Despite the variation in combat, it doesn't change that 90% of the game forces players to laboriously scratch through dungeons and repeat combat until you've reached the final floor. It's also a shame that characters seem to lack much depth, despite their visual variety (thanks to 14 notable artists). Voice acting is a nice touch, but it's not as prevalent as it is in other games.
Still, the cast does a great job of putting as much character into their performances as possible. You'll recognize many voices from Persona 4 Golden, in fact, but it's apparent that developer FuRyu focused more on padding the hours than creating likable, developing characters.
Luckily, you control the best parts of their development. Each characters skill map is like the sphere grid in Final Fantasy X. Some slots open new abilities and skills while many slots merely tally more stat points. All in all, there are a ton of choices to make which means your characters can be finely tuned for the roles you want them to execute in battle.
Regardless of this, the actual dungeon crawling is boring and monotonous.

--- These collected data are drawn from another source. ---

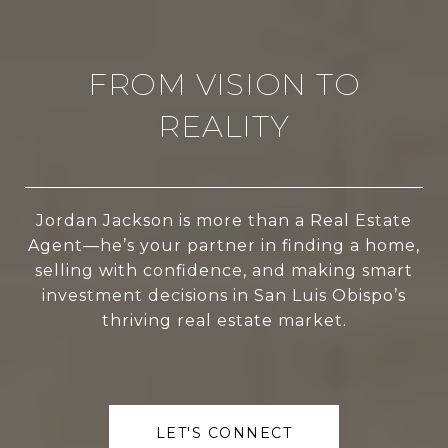
FROM VISION TO
REALITY
Jordan Jackson is more than a Real Estate
Agent—he’s your partner in finding a home,
selling with confidence, and making smart
investment decisions in San Luis Obispo’s
thriving real estate market.
LET'S CONNECT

The same tiles will be seen over and over again making visual cues difficult to catch. The 3DS's bottom screen serves as an ever present map but, in the end, it's a wash. Dungeons aren't particularly interesting on their own and maps are broken up readily by attacking monsters.
If you don't have the stomach for this genre, it's hard to recommend Unchained Blades. There's little to entice newbies and even stalwarts of dungeon crawlers to continue forward, especially if you come to dislike the main character as I have.
Instead of giving grinding aficionados the opportunity to progress and level smoothly, difficulty will often ramp up without warning, forcing players to head back to previous floors and walk in circles until they have enough power. When you have to engage in a stale, merely passable battle system over and over again, it grows less and less entertaining quickly.
It's for this reason that I admit I didn't finish Unchained Blades. I say that to be as transparent as possible and to say that there's a ton of content for genre fanboys to gobble up by the hour, but it can at times feel like Fang and company are grinding back against the player, hoping to put off progression in favor of one more battle. Even the game's soundtrack can achieve soaring highs, but the repetition can suffocate any semblance of fun. I'm not the gamer that'll finish Unchained Blades, but maybe you are.